▸ **Task to complete**
When you find the word "Abelardo" in a line of the entries, please copy the whole line.

▸ **Provided information**
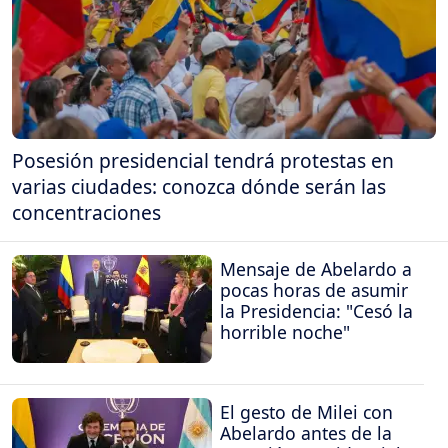
Posesión presidencial tendrá protestas en
varias ciudades: conozca dónde serán las
concentraciones
Mensaje de Abelardo a
pocas horas de asumir
la Presidencia: "Cesó la
horrible noche"
El gesto de Milei con
Abelardo antes de la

▸ **Task result**
Mensaje de Abelardo a
Abelardo antes de la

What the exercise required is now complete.